Enable function calling with tools:

tools = [{
    "type": "function",
    "function": {
        "name": "get_weather",
        "description": "Get weather information",
        "parameters": {
            "type": "object",
            "properties": {
                "location": {"type": "string"}
            }
        }
    }
}]

completion = await client.chat.completions.create(
    messages=messages,
    tools=tools,
    tool_choice="auto"  # or "none" to disable
)

Reward Backpropagation#

The system automatically builds conversation trees and backpropagates rewards:

Tree Structure Based on Role Sequences#

The system constructs conversation trees based on message role sequences.
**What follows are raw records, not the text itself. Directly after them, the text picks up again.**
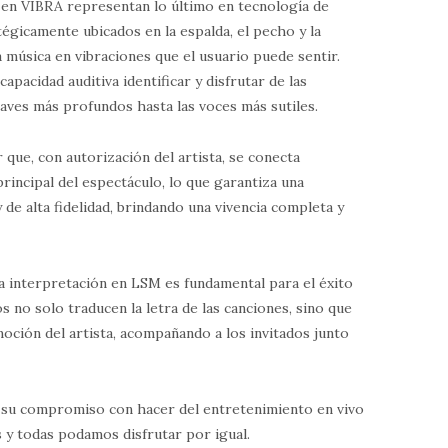
s en VIBRA representan lo último en tecnología de
égicamente ubicados en la espalda, el pecho y la
a música en vibraciones que el usuario puede sentir.
apacidad auditiva identificar y disfrutar de las
raves más profundos hasta las voces más sutiles.
 que, con autorización del artista, se conecta
rincipal del espectáculo, lo que garantiza una
y de alta fidelidad, brindando una vivencia completa y
la interpretación en LSM es fundamental para el éxito
s no solo traducen la letra de las canciones, sino que
oción del artista, acompañando a los invitados junto
 su compromiso con hacer del entretenimiento en vivo
 y todas podamos disfrutar por igual.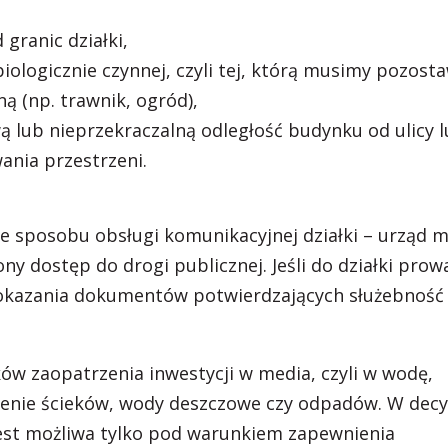
granic działki,
ologicznie czynnej, czyli tej, którą musimy pozosta
 (np. trawnik, ogród),
ą lub nieprzekraczalną odległość budynku od ulicy 
nia przestrzeni.
ie sposobu obsługi komunikacyjnej działki – urząd m
y dostęp do drogi publicznej. Jeśli do działki prow
okazania dokumentów potwierdzających służebność
ków zaopatrzenia inwestycji w media, czyli w wodę,
zenie ścieków, wody deszczowe czy odpadów. W decy
jest możliwa tylko pod warunkiem zapewnienia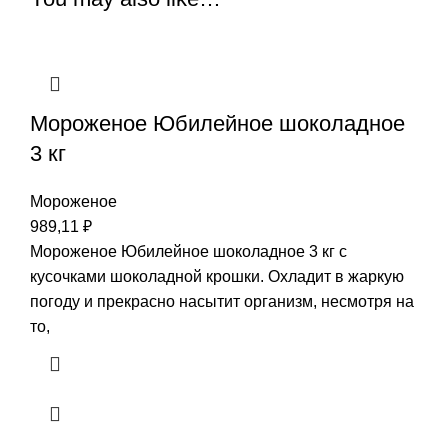
Мороженое Юбилейное шоколадное
3 кг
Мороженое
989,11
₽
Мороженое Юбилейное шоколадное 3 кг с
кусочками шоколадной крошки. Охладит в жаркую
погоду и прекрасно насытит организм, несмотря на
то,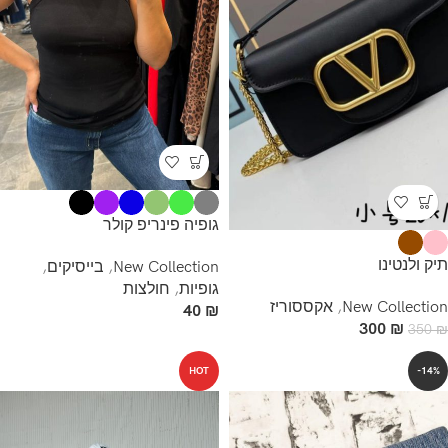
גופיה פינריפ קולר
תיק ולנטינו
New Collection
,
בייסיקים
,
גופיות
,
חולצות
New Collection
,
אקססוריז
40
₪
300
₪
350
₪
HOT
-14%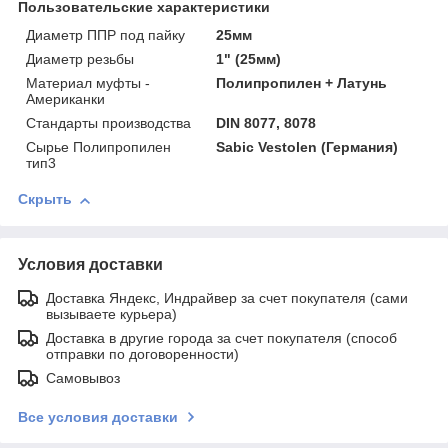
Пользовательские характеристики
Диаметр ППР под пайку
25мм
Диаметр резьбы
1" (25мм)
Материал муфты -
Полипропилен + Латунь
Американки
Стандарты производства
DIN 8077, 8078
Сырье Полипропилен
Sabic Vestolen (Германия)
тип3
Скрыть
Условия доставки
Доставка Яндекс, Индрайвер за счет покупателя (сами
вызываете курьера)
Доставка в другие города за счет покупателя (способ
отправки по договоренности)
Самовывоз
Все условия доставки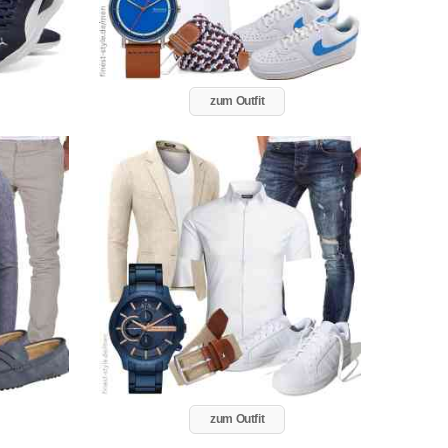
zum Outfit
zum Outfit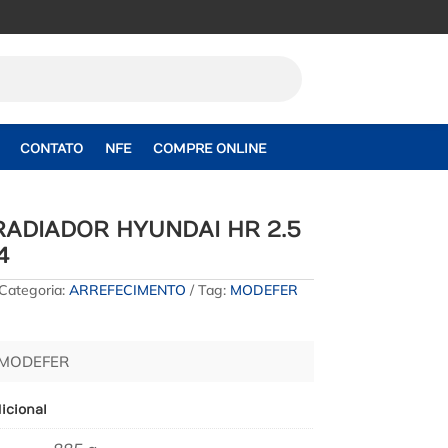
CONTATO
NFE
COMPRE ONLINE
RADIADOR HYUNDAI HR 2.5
4
Categoria:
ARREFECIMENTO
Tag:
MODEFER
 MODEFER
icional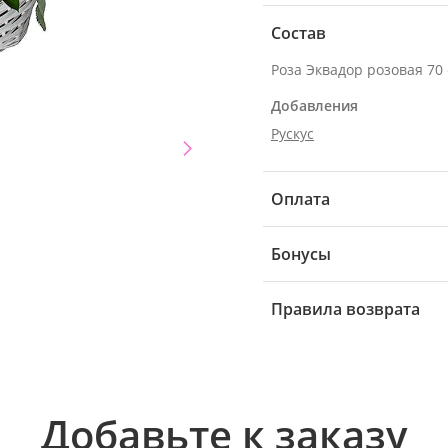
Состав
Добавления
Рускус
Оплата
Бонусы
Правила возврата
Добавьте к заказу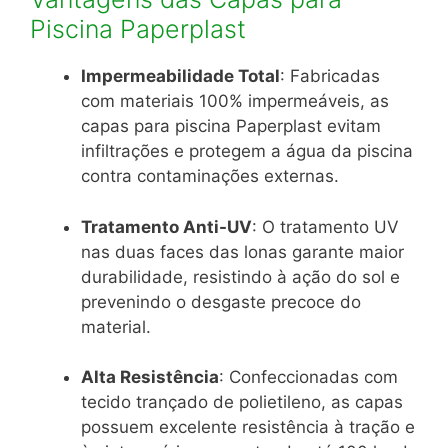
Piscina Paperplast
Impermeabilidade Total
:
Fabricadas
com materiais 100% impermeáveis, as
capas para piscina Paperplast evitam
infiltrações e protegem a água da piscina
contra contaminações externas.
Tratamento Anti-UV
:
O tratamento UV
nas duas faces das lonas garante maior
durabilidade, resistindo à ação do sol e
prevenindo o desgaste precoce do
material.
Alta Resistência
:
Confeccionadas com
tecido trançado de polietileno, as capas
possuem excelente resistência à tração e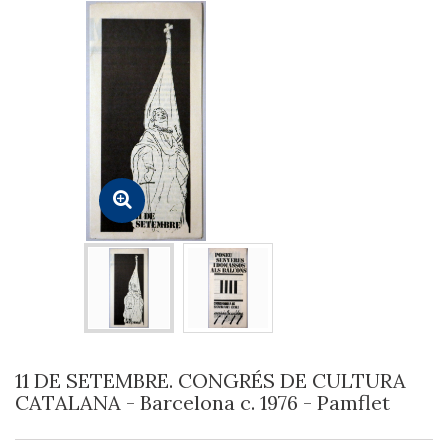
11 DE SETEMBRE. CONGRÉS DE CULTURA
CATALANA - Barcelona c. 1976 - Pamflet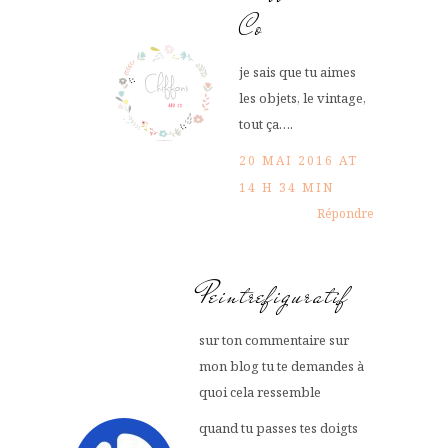
Co
je sais que tu aimes
les objets, le vintage,
tout ça….
20 MAI 2016 AT
14 H 34 MIN
Répondre
Peintrefiguratif
sur ton commentaire sur
mon blog tu te demandes à
quoi cela ressemble
quand tu passes tes doigts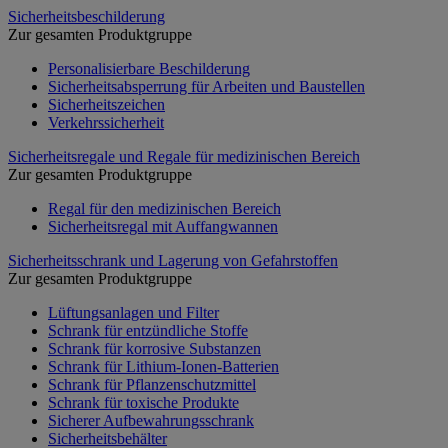
Sicherheitsbeschilderung
Zur gesamten Produktgruppe
Personalisierbare Beschilderung
Sicherheitsabsperrung für Arbeiten und Baustellen
Sicherheitszeichen
Verkehrssicherheit
Sicherheitsregale und Regale für medizinischen Bereich
Zur gesamten Produktgruppe
Regal für den medizinischen Bereich
Sicherheitsregal mit Auffangwannen
Sicherheitsschrank und Lagerung von Gefahrstoffen
Zur gesamten Produktgruppe
Lüftungsanlagen und Filter
Schrank für entzündliche Stoffe
Schrank für korrosive Substanzen
Schrank für Lithium-Ionen-Batterien
Schrank für Pflanzenschutzmittel
Schrank für toxische Produkte
Sicherer Aufbewahrungsschrank
Sicherheitsbehälter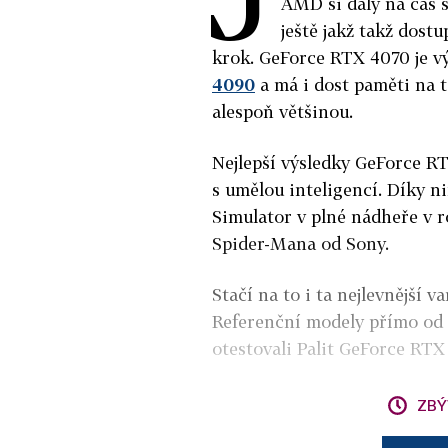
AMD si daly na čas s
ještě jakž takž dost
krok. GeForce RTX 4070 je v
4090
a má i dost paměti na t
alespoň většinou.
Nejlepší výsledky GeForce R
s umělou inteligencí. Díky n
Simulator v plné nádheře v ro
Spider-Mana od Sony.
Stačí na to i ta nejlevnější 
Referenční modely přímo od N
otestovali Palit GeForce RTX
ZBÝ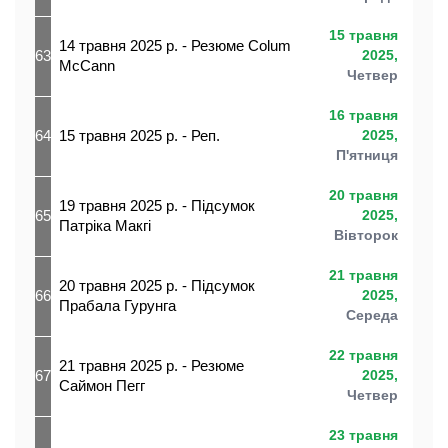
15 травня
14 травня 2025 р. - Резюме Colum
63
2025,
McCann
Четвер
16 травня
64
15 травня 2025 р. - Реп.
2025,
П'ятниця
20 травня
19 травня 2025 р. - Підсумок
65
2025,
Патріка Макгі
Вівторок
21 травня
20 травня 2025 р. - Підсумок
66
2025,
Прабала Гурунга
Середа
22 травня
21 травня 2025 р. - Резюме
67
2025,
Саймон Пегг
Четвер
23 травня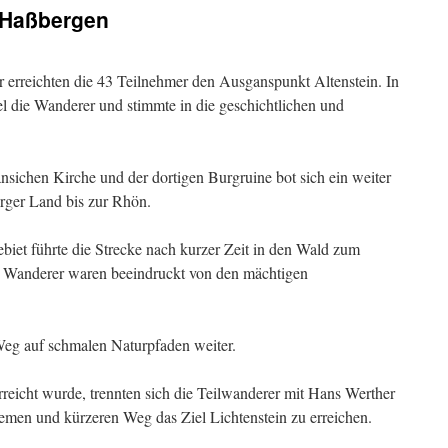
 Haßbergen
 erreichten die 43 Teilnehmer den Ausganspunkt Altenstein. In
l die Wanderer und stimmte in die geschichtlichen und
nsichen Kirche und der dortigen Burgruine bot sich ein weiter
rger Land bis zur Rhön.
et führte die Strecke nach kurzer Zeit in den Wald zum
e Wanderer waren beeindruckt von den mächtigen
Weg auf schmalen Naturpfaden weiter.
rreicht wurde, trennten sich die Teilwanderer mit Hans Werther
men und kürzeren Weg das Ziel Lichtenstein zu erreichen.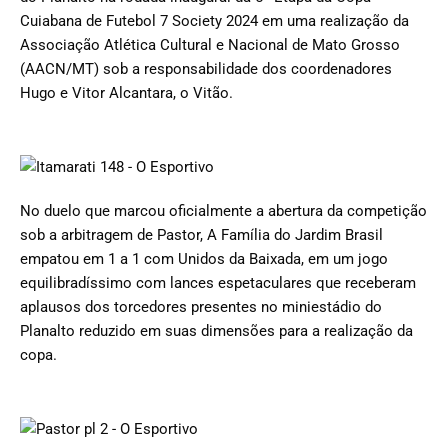
Cuiabana de Futebol 7 Society 2024 em uma realização da
Associação Atlética Cultural e Nacional de Mato Grosso
(AACN/MT) sob a responsabilidade dos coordenadores
Hugo e Vitor Alcantara, o Vitão.
No duelo que marcou oficialmente a abertura da competição
sob a arbitragem de Pastor, A Família do Jardim Brasil
empatou em 1 a 1 com Unidos da Baixada, em um jogo
equilibradíssimo com lances espetaculares que receberam
aplausos dos torcedores presentes no miniestádio do
Planalto reduzido em suas dimensões para a realização da
copa.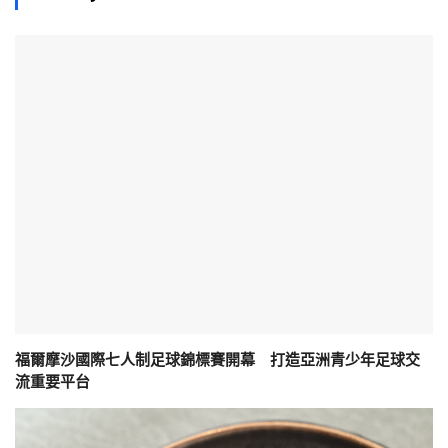
福爾摩沙國際七人制足球錦標賽開幕 打造亞洲青少年足球交
流重要平台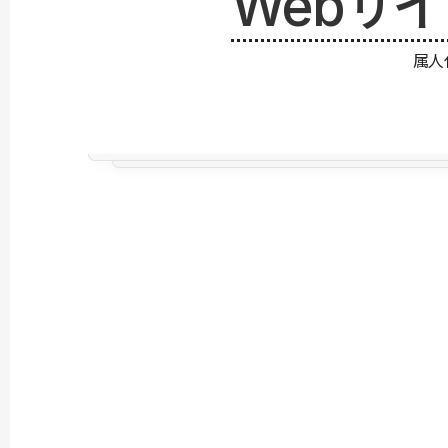
Webサ
属人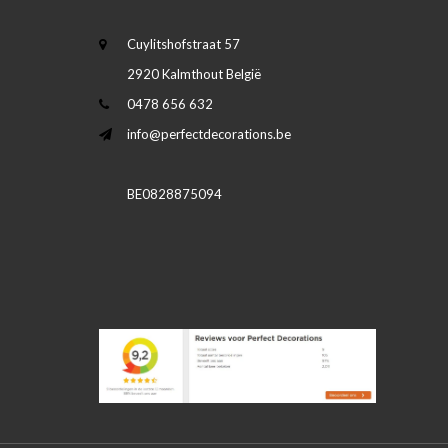
Cuylitshofstraat 57
2920 Kalmthout België
0478 656 632
info@perfectdecorations.be
BE0828875094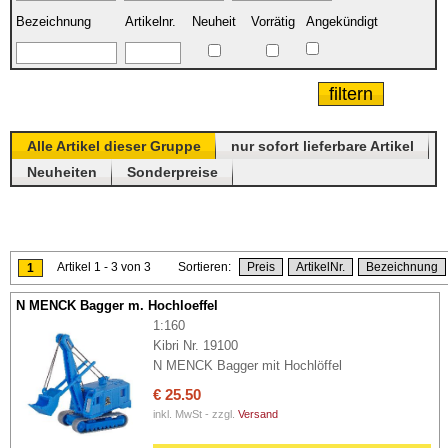
Bezeichnung
Artikelnr.
Neuheit
Vorrätig
Angekündigt
Alle Artikel dieser Gruppe
nur sofort lieferbare Artikel
Neuheiten
Sonderpreise
Artikel 1 - 3 von 3 Sortieren:
Preis
ArtikelNr.
Bezeichnung
1
N MENCK Bagger m. Hochloeffel
1:160
Kibri Nr. 19100
N MENCK Bagger mit Hochlöffel
€ 25.50
inkl. MwSt - zzgl.
Versand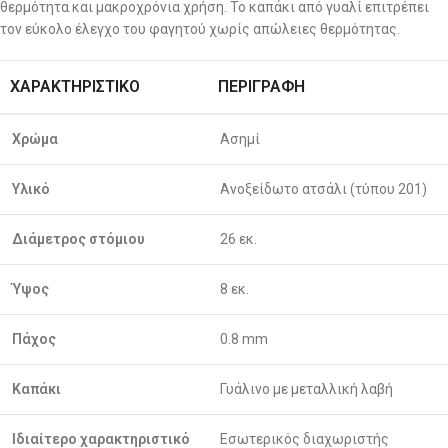
θερμότητα και μακροχρόνια χρήση. Το καπάκι από γυαλί επιτρέπει
τον εύκολο έλεγχο του φαγητού χωρίς απώλειες θερμότητας.
ΧΑΡΑΚΤΗΡΙΣΤΙΚΌ
ΠΕΡΙΓΡΑΦΉ
Χρώμα
Ασημί
Υλικό
Ανοξείδωτο ατσάλι (τύπου 201)
Διάμετρος στόμιου
26 εκ.
Ύψος
8 εκ.
Πάχος
0.8 mm
Καπάκι
Γυάλινο με μεταλλική λαβή
Ιδιαίτερο χαρακτηριστικό
Εσωτερικός διαχωριστής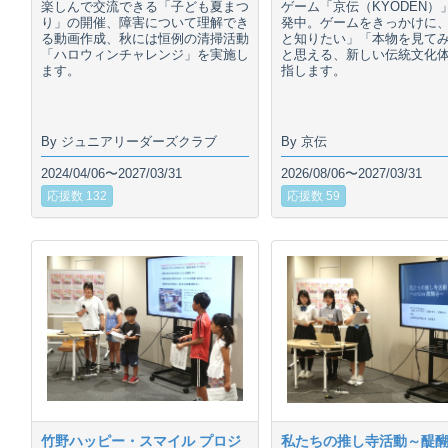
楽しんで交流できる「子ども夏まつ
ゲーム「京伝（KYODEN）
り」の開催、障害について理解でき
発中。ゲームをきっかけに
る動画作成、秋には恒例の清掃活動
と知りたい」「本物を見て
「ハロウィンチャレンジ」を実施し
と思える、新しい伝統文化
ます。
指します。
By ジュニアリーダーズクラブ
By 京伝
2024/04/06〜2027/03/31
2026/08/06〜2027/03/31
応援数 132
応援数 59
竹野ハッピー・スマイル プロジ
私たちの推し寺活動～醍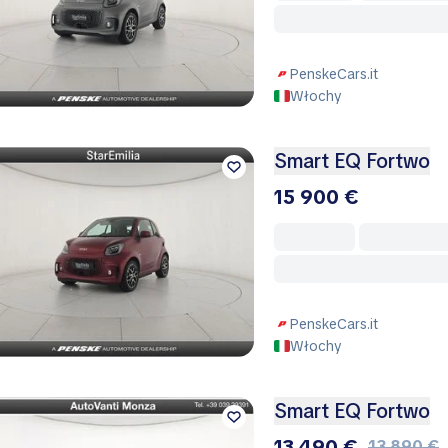
PenskeCars.it
Włochy
Smart EQ Fortwo
15 900 €
PenskeCars.it
Włochy
Smart EQ Fortwo
13 490 €
13 890 €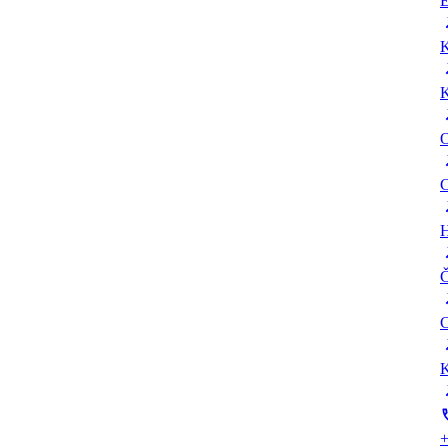
E
K
K
O
C
H
Č
C
K
+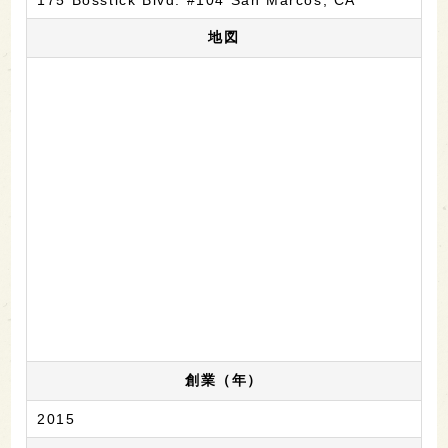
175 Bosstick Blvd. #104 San Marcos, CA
地図
創業（年）
2015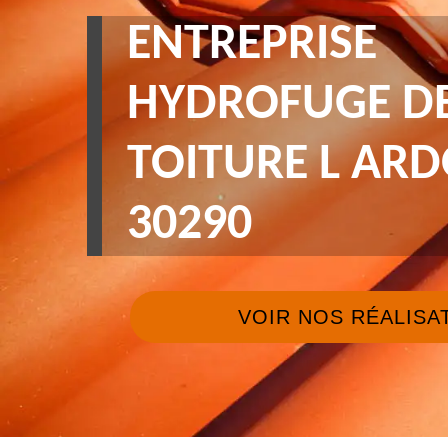
ENTREPRISE
HYDROFUGE D
TOITURE L ARD
30290
VOIR NOS RÉALISA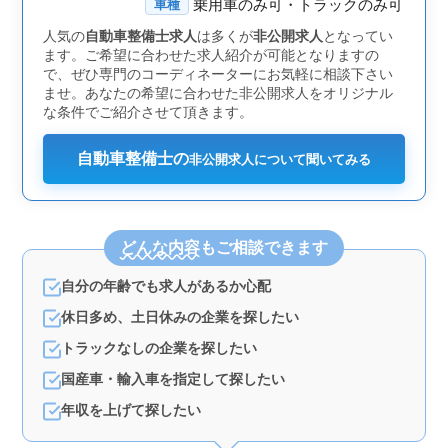
乗用車のみ可・トラックのみ可
定休とシフト制の週休二日制が導入されており、プライ
車種
ベートの時間をしっかり確保することができます。中高
人気の
自動車整備士求人
は多くが
非公開求人
となってい
年のベテラン整備士が活躍中で、年齢を問わず、経験を
ます。ご希望に合わせた求人紹介が可能となりますの
活かして長期にわたって働ける職場です。 ＜業務内
で、ぜひ専門のコーディネーターにお気軽に相談下さい
容とスキルの活用＞ この求人では、定期点検整備や車
ませ。あなたの希望に合わせた非公開求人をオリジナル
検対応、部品交換や補修など、自動車整備士としての幅
な条件でご紹介させて頂きます。
広い業務に携わることができます。特に、カーナビや
ETCの設置、オーディオの取付けといった作業もあり、
最新の車両テクノロジーに触れる機会が多いです。資格
自動車整備士の
非公開求人について聞いてみる
保持者や自動車整備工場での経験が優遇されるため、ベ
テランメカニックとしてこれまで培ってきた技術を存分
に発揮できる環境です。お客様の安全なカーライフをサ
ポートするやりがいのある仕事で、技術を高め続けるこ
どんな内容
もご相談できます
とが可能です。
自分の年齢でも求人があるか心配
休日多め、土日休みの企業を探したい
トラックなしの企業を探したい
国産車・輸入車を指定して探したい
年収を上げて探したい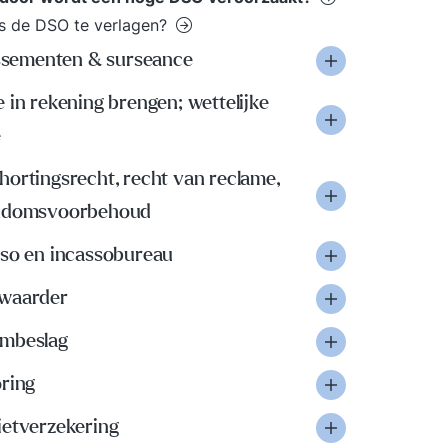
s de DSO te verlagen?
issementen & surseance
 in rekening brengen; wettelijke
e
ortingsrecht, recht van reclame,
ndomsvoorbehoud
sso en incassobureau
waarder
mbeslag
oring
ietverzekering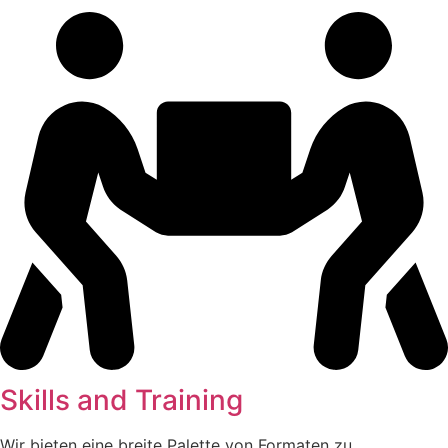
Skills and Training
Wir bieten eine breite Palette von Formaten zu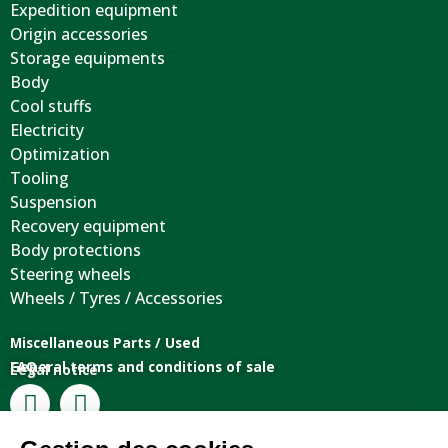
Expedition equipment
Origin accessories
Storage equipments
Body
Cool stuffs
Electricity
Optimization
Tooling
Suspension
Recovery equipment
Body protections
Steering wheels
Wheels / Tyres / Accessories
Miscellaneous Parts / Used
General terms and conditions of sale
FAQ
Legal notice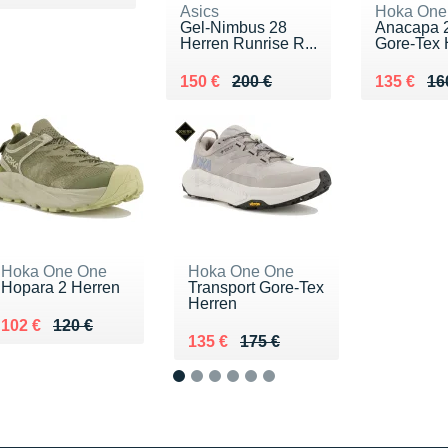
Asics
Hoka One
Gel-Nimbus 28
Anacapa 
Herren Runrise R...
Gore-Tex 
Au lieu de 200 €
Vendu 150 €
Au lieu d
Vendu 13
150 €
200 €
135 €
16
Hoka One One
Hoka One One
Hopara 2 Herren
Transport Gore-Tex
Herren
Au lieu de 120 €
Vendu 102 €
102 €
120 €
Au lieu de 175 €
Vendu 135 €
135 €
175 €
1
2
3
4
5
6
If one completion’s role structure is a prefix of another completion’s role structure, it becomes the parent node.

How it works:

Each completion’s messages are converted to a role sequence: ("system", "user", "assistant", "user", ...)
Parent-child relationships are determined by prefix matching of these role sequences
The completion with the longest matching prefix becomes the parent

Examples:

# Example 1: Simple linear conversation
# Completion 1: [system, user] -> role sequence: ("system", "user")
# Completion 2: [system, user, assistant, user] -> role sequence: ("system", "user", "assistant", "user")
# Completion 3: [system, user, assistant, user, assistant, user] -> role sequence: ("system", "user", "assistant", "user", "assistant", "user")
# Tree: C1 -> C2 -> C3 (linear chain)

# Example 2: Branching conversation
# Completion A: [system, user] -> ("system", "user")
# Completion B: [system, user, assistant, user] -> ("system", "user", "assistant", "user")
# Completion C: [system, user, assistant, user] -> ("system", "user", "assistant", "user")
# Completion D: [system, user, assistant, user, assistant, user] -> ("system", "user", "assistant", "user", "assistant", "user")
# Tree: A  ->  B  ->  D
#          \-> C ->/

# Example 3: Tool calling conversation
# Completion X: [system, user] -> ("system", "user")
# Completion Y: [system, user, assistant, tool, user] -> ("system", "user", "assistant", "tool", "user")
# Completion Z: [system, user, assistant, tool, user, assistant] -> ("system", "user", "assistant", "tool", "user", "assistant")
# Tree: X -> Y -> Z (tool messages are part of the role sequence)

Reward Backpropagation Process:

All nodes can receive their explicitly set rewards
All nodes also receive discounted average of their children’s rewards
Processing occurs in topological order (leaves first, then parents)

Export with Discounting#

# Export with turn-level discounting
completions = client.export_interactions(turn_discount=0.9)

# Access reward data
for completion_id, comp_data in completions.items():
    reward = comp_data.reward
    tensor_dict = comp_data.to_tensor_dict()  # Convert to training format

Additional Examples#

For more concrete examples and test cases, check the test suite at areal/experimental/tests/test_openai.py.